MENA region ranks lowest in HIV treatment coverage

In 2012, the World Health Organization (WHO) announced that around 35 million people worldwide are living with HIV. The North Africa and Middle East region (MENA) was home to around 347,000 infected people. It also had the worst treatment coverage in the world.

The burden of HIV is increasing dramatically in the region, even though new infections are dropping almost everywhere else in the world. New infections have risen by more than 124% from 2001 to 2012. This is accompanied by poor treatment coverage, as only 14% of treatment-eligible people in the region receive antiretroviral therapy (ART), the therapy essential in prolonging the lives of people who carry the virus.

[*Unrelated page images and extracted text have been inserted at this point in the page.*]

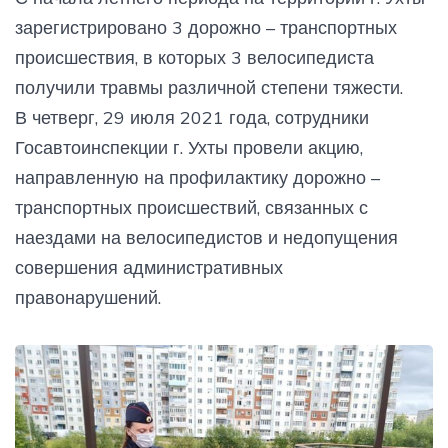
зарегистрировано 3 дорожно – транспортных
происшествия, в которых 3 велосипедиста
получили травмы различной степени тяжести.
В четверг, 29 июля 2021 года, сотрудники
Госавтоинспекции г. Ухты провели акцию,
направленную на профилактику дорожно –
транспортных происшествий, связанных с
наездами на велосипедистов и недопущения
совершения административных
правонарушений.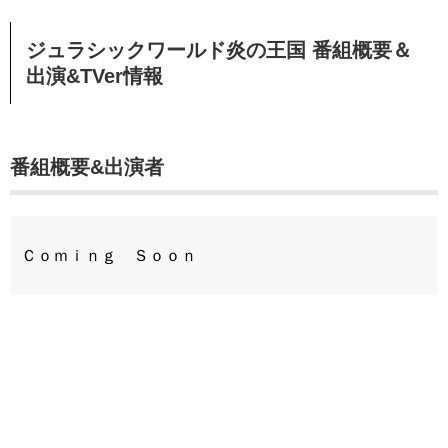
ジュラシックワールド炎の王国 番組概要＆
出演&TVer情報
番組概要&出演者
Ｃｏｍｉｎｇ Ｓｏｏｎ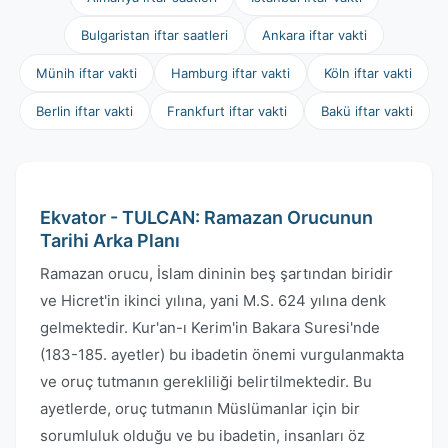
Bulgaristan iftar saatleri
Ankara iftar vakti
Münih iftar vakti
Hamburg iftar vakti
Köln iftar vakti
Berlin iftar vakti
Frankfurt iftar vakti
Bakü iftar vakti
Ekvator - TULCAN: Ramazan Orucunun
Tarihi Arka Planı
Ramazan orucu, İslam dininin beş şartından biridir
ve Hicret'in ikinci yılına, yani M.S. 624 yılına denk
gelmektedir. Kur'an-ı Kerim'in Bakara Suresi'nde
(183-185. ayetler) bu ibadetin önemi vurgulanmakta
ve oruç tutmanın gerekliliği belirtilmektedir. Bu
ayetlerde, oruç tutmanın Müslümanlar için bir
sorumluluk olduğu ve bu ibadetin, insanları öz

The reasons for the low treatment coverage vary – from poor access to HIV testing, counseling and treatment to the prevalent stigma and negative attitudes towards people living with HIV ­­– even from healthcare providers.

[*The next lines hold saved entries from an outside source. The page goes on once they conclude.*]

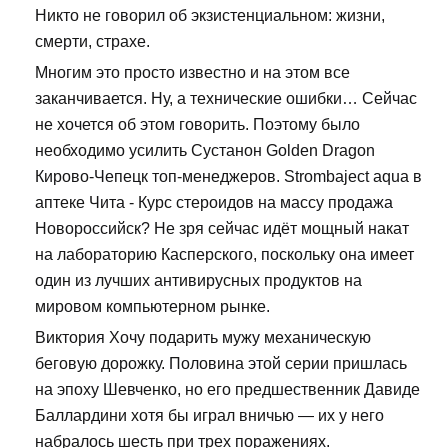
Никто не говорил об экзистенциальном: жизни,
смерти, страхе.
Многим это просто известно и на этом все
заканчивается. Ну, а технические ошибки… Сейчас
не хочется об этом говорить. Поэтому было
необходимо усилить Сустанон Golden Dragon
Кирово-Чепецк топ-менеджеров. Strombaject aqua в
аптеке Чита - Курс стероидов на массу продажа
Новороссийск? Не зря сейчас идёт мощный накат
на лабораторию Касперского, поскольку она имеет
один из лучших антивирусных продуктов на
мировом компьютерном рынке.
Виктория Хочу подарить мужу механическую
беговую дорожку. Половина этой серии пришлась
на эпоху Шевченко, но его предшественник Давиде
Баллардини хотя бы играл вничью — их у него
набралось шесть при трех поражениях.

An advocacy document consolidated by WHO and UNAIDS titled, Accelerating HIV Treatment in the WHO Eastern Mediterranean and UNAIDS Middle East and North Africa Regions discussed the recommended actions to increase the treatment coverage across the region with the help of policymakers, civil society, the private sector and religious leaders.

The report recommends encouraging people to take HIV tests by addressing discrimination against people living with HIV, and fighting the stigma in the minds of healthcare providers, public health authorities and the public. It calls for normalizing HIV testing in healthcare systems by offering it on a routine basis.

Reducing the cost of ART, building healthcare capacity to ensure long term chronic HIV care, and adopting simplified and standardized ART regimens are also highly recommended actions to ensure increasing access to HIV treatment across the region.

People living with HIV can lead a normal life if they had easy access to testing, treatment and proper healthcare, without the fear of discrimination and lifelong stigma for them, their families and loved ones.